24 August 1918, Dornach

In the year 1902, Rudolf Steiner definitely resolved to become the Herald of Spiritual Science, and to proclaim its message to a materialistic world; by so doing he laid himself open to its scorn, ridicule, and enmity. The most gifted and talented man of his time; one who shunned every mark of approbation and willingly renounced every claim to the highest worldly honours, which honours were within his easy reach. This he did, in order that he might devote himself to the consummation of a momentous forward movement, destined to lead mankind to a reasoned and proper conception of spiritual verity. Thus might the impulse given to thought and will, enable humanity to span that dread abyss in which, even yet, Nietzsche (the great apostle of consistent materialistic philosophy) must sink, and with him a countless number of his lesser followers, who can find no way whereby they may save themselves from spiritual dissolution.

To such as these, Rudolf Steiner became at once the saviour and the helper; it was for them and for mankind that he decided upon this altruistic deed, which in itself implied a bold courageous upward sweep in the path of human progress.

This wholly unselfish action, however, called for determination, inflexibility of will, and a moderate and rational apprehension of spiritual reality, permeated throughout with a profound sense of its fundamental substantiality. But here was no worn-out intellectual faculty, no ecstasy, no mystic intoxication with Eastern tinge—austere, resolute and calm, he went his way, ever imparting spiritual enlightenment.

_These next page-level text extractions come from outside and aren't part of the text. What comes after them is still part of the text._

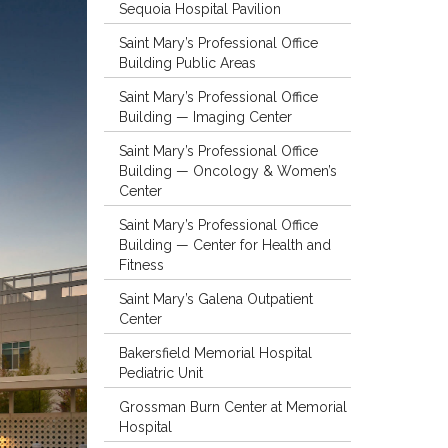
Sequoia Hospital Pavilion
Saint Mary’s Professional Office
Building Public Areas
Saint Mary’s Professional Office
Building — Imaging Center
Saint Mary’s Professional Office
Building — Oncology & Women’s
Center
Saint Mary’s Professional Office
Building — Center for Health and
Fitness
Saint Mary’s Galena Outpatient
Center
Bakersfield Memorial Hospital
Pediatric Unit
Grossman Burn Center at Memorial
Hospital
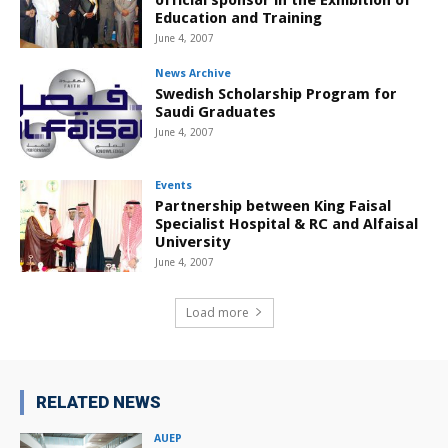
official sponsor in the Exhibition of
Education and Training
June 4, 2007
News Archive
Swedish Scholarship Program for
Saudi Graduates
June 4, 2007
Events
Partnership between King Faisal
Specialist Hospital & RC and Alfaisal
University
June 4, 2007
Load more
RELATED NEWS
AUEP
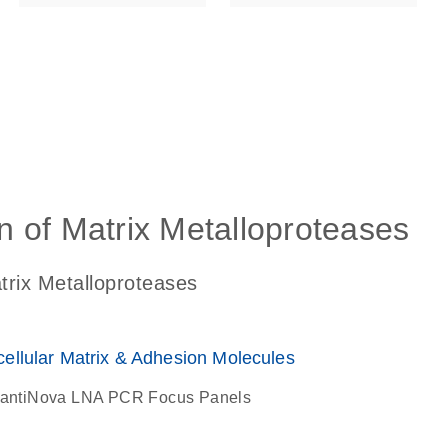
ls_gen_dna_rna-
on_0140_ls_gen_d
on of Matrix Metalloproteases
atrix Metalloproteases
lular Matrix & Adhesion Molecules
antiNova LNA PCR Focus Panels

Rudolf Steiner made no concessions when offering spiritual blessings; but on the other hand he never wearied of expounding once again from the beginning, in each city where he lectured, those basic principles upon which he built a solid mental structure, to conform with the demands and claims arising from modern intellectual power and discernment. While insisting upon due and proper consideration, he freely acknowledged the right to challenge and to question. He praised the achievements of Natural Science, and recommended the employment of its methods in the Science of the Spirit. He cursed the ignoramus and the extreme Kantian line of thought, and refused to accede to limits of knowledge already prescribed and confined.

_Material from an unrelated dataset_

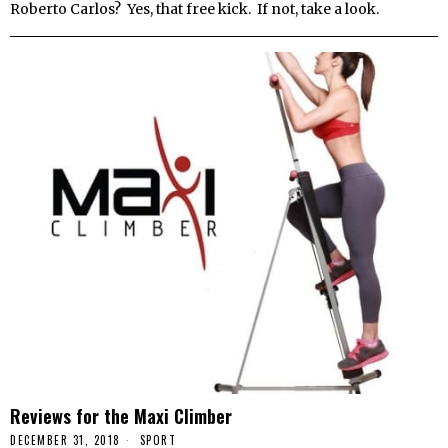
Roberto Carlos? Yes, that free kick. If not, take a look.
Reviews for the Maxi Climber
DECEMBER 31, 2018
SPORT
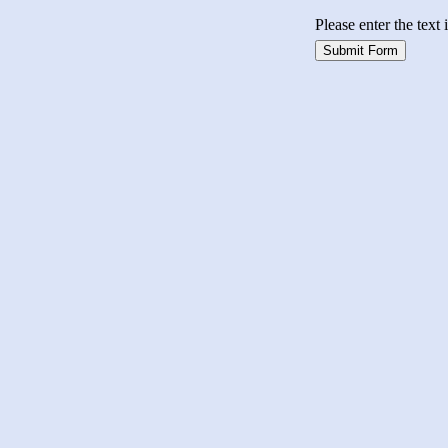
Please enter the text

No wonder that the hatred of the spiritual despots of our time, tyrants in many and varied ways, was piled mountain-high—for everywhere he brought that new animating, revivifying life, which would yet become all-potent in the future. He that would bring this life to humanity, must himself endure martyrdom, and stand as if held fast between envy, ill-will, and abuse, on the one hand—and insuperable inertia, or fool-hardy levity, and immaturity on the other. In truth,—a daily torment this bearing up against the ever-breaking waves of an hostile, or an aid-imploring clinging humanity, always in renewed and never ceasing exhausting activity. He who takes that step which anticipates future progress in evolution must bring upon himself such martyrdom; but the power, of love helps enormously in carrying the burden, while the capacity for endurance increases with the measure of the overflowing fullness of work accomplished.

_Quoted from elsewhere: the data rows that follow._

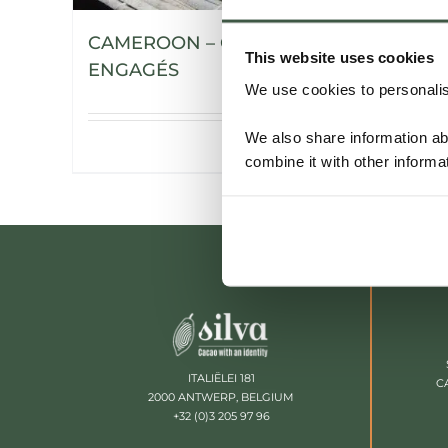
CAMEROON – CHOCOLATIERS
This website uses cookies
ENGAGÉS
We use cookies to personalise
We also share information ab
Details
combine it with other informa
ITALIËLEI 181
C
2000 ANTWERP, BELGIUM
+32 (0)3 205 97 96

Berlin was the first radiating point from which centre the lecture activities of Rudolf Steiner were spread outwards. The discourses were to serve in opening up a way toward the understanding of all that he purposed to present to the world, under the title of Spiritual Science. That which he gave in less detailed and isolated lectures in other towns in Germany, could be dealt with here in the form of a compact course, having the character of a systematic introduction to Spiritual Science; it was also planned that part of these lectures should periodically recur, even though the public could not be counted upon to respond in large numbers.

I will now give a summary of these discourses which were held at the ‘Architektenhaus’ (Hall of Architecture) in Berlin; as they are of historical interest. We commenced in a small hall, shortly however to pass on to one of intermediate size, and from there to one still larger. During the last year of the War, the Architektenhaus was commandeered by the War Department, and then the lectures had to be held, partly in the ‘Scharwenka-Saal’, and partly in the ‘Oberlicht-Saal’ of the ‘Philharmonie’ (Philharmonic Hall). When we at last came to the large hall of this latter building, the ‘Köthener-Strasse’ (Koethener Street) had to be closed to wheeled traffic, because of the enormous concourse of people. Here we found the opposing factions so well organized, that it seemed as if preparations might be afoot, with the object of bringing Rudolf Steiner's public lecture activities to a premature and violent conclusion.1This is no exaggeration, for about this time, and at Munich, an attempt was actually made upon his life by the Communist Party. [Ed.]

From the very beginning Rudolf Steiner had chosen the word ‘Anthroposophy’, to designate the matter and the theme which was his to impress upon the world; in public, however, he generally used the more simple term, Spiritual Science. After he had decided to give way, under the pressure of Theosophical Circles, and to undertake the leadership of the German Theosophical Society, he did all that lay within his power to win back for the name of Theosophy, that esteem and respect of which it was in danger of being deprived, owing to the want of maturity of that body; and his endeavours in this direction were clearly marked. It is a fact, that the burden thrust upon him due to the misuse of this name, was increased by the regrettable attitude, and the alienation of certain people; albeit these acts were condemned by many friends. Rudolf Steiner shouldered every burden which fate laid upon him, when by so doing he could serve the spirit; he regarded only the task, and the love to labour, and took no heed of the cold indifference of humanity.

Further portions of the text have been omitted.